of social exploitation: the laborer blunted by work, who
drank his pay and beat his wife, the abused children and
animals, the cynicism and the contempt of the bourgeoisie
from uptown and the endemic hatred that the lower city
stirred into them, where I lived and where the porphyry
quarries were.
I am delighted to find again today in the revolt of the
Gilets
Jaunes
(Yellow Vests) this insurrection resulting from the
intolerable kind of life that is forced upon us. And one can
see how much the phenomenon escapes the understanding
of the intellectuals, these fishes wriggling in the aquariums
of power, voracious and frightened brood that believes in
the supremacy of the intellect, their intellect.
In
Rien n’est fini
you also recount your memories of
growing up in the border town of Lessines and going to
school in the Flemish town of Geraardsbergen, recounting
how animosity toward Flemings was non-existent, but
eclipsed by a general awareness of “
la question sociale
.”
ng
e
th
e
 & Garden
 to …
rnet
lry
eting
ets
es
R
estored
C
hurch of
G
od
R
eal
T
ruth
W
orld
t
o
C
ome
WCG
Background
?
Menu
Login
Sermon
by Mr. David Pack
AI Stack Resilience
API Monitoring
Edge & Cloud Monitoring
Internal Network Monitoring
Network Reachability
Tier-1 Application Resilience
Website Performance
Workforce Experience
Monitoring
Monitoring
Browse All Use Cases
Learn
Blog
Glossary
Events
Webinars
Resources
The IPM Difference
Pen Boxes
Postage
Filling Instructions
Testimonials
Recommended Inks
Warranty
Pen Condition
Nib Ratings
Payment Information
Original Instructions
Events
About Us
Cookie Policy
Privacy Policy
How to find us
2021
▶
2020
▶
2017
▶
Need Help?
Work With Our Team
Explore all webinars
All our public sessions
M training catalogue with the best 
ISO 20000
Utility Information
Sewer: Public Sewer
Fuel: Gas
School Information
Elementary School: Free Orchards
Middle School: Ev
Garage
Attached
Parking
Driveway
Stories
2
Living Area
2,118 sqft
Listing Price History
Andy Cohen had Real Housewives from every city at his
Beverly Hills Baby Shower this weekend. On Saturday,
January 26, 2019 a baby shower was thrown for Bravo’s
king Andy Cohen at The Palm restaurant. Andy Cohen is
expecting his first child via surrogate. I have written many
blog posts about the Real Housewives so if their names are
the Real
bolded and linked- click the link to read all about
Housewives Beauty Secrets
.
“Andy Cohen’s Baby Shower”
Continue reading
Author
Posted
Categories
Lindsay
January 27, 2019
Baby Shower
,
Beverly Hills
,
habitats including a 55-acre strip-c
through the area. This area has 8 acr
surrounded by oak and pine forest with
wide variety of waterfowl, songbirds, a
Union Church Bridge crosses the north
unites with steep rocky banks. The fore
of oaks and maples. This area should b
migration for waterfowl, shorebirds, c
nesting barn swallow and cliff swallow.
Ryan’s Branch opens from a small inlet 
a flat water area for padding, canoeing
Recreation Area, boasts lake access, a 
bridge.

+ + + + + + +

◆ TASK BRIEF ◆
Through the final line of the listing, beginning at the line that contains "surrounded by oak and pine forest with", every line is to be set down exactly, with no others.

◆ EXERCISE SOLUTION ◆
surrounded by oak and pine forest with
wide variety of waterfowl, songbirds, a
Union Church Bridge crosses the north
unites with steep rocky banks. The fore
of oaks and maples. This area should b
migration for waterfowl, shorebirds, c
nesting barn swallow and cliff swallow.
Ryan’s Branch opens from a small inlet 
a flat water area for padding, canoeing
Recreation Area, boasts lake access, a 
bridge.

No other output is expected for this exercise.